++++ Data to use

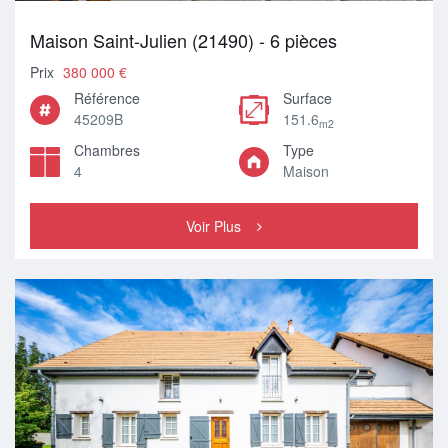
Maison Saint-Julien (21490) - 6 pièces
Prix
380 000 €
Référence
Surface
45209B
151.6
m2
Chambres
Type
4
Maison
Voir Plus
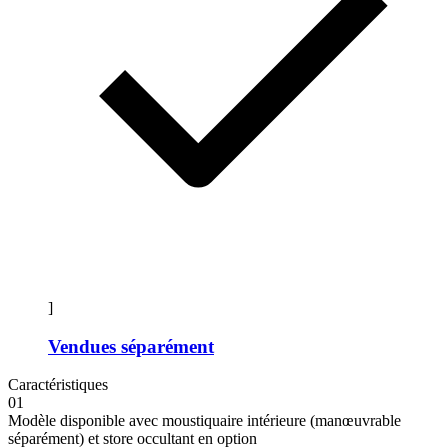
]
Vendues séparément
Caractéristiques
01
Modèle disponible avec moustiquaire intérieure (manœuvrable
séparément) et store occultant en option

++++++++

*Exercise requirements*.
In the records, which lines use the word "Maison"? Report them.

*Response for this exercise*.
Maison Saint-Julien (21490) - 6 pièces
Maison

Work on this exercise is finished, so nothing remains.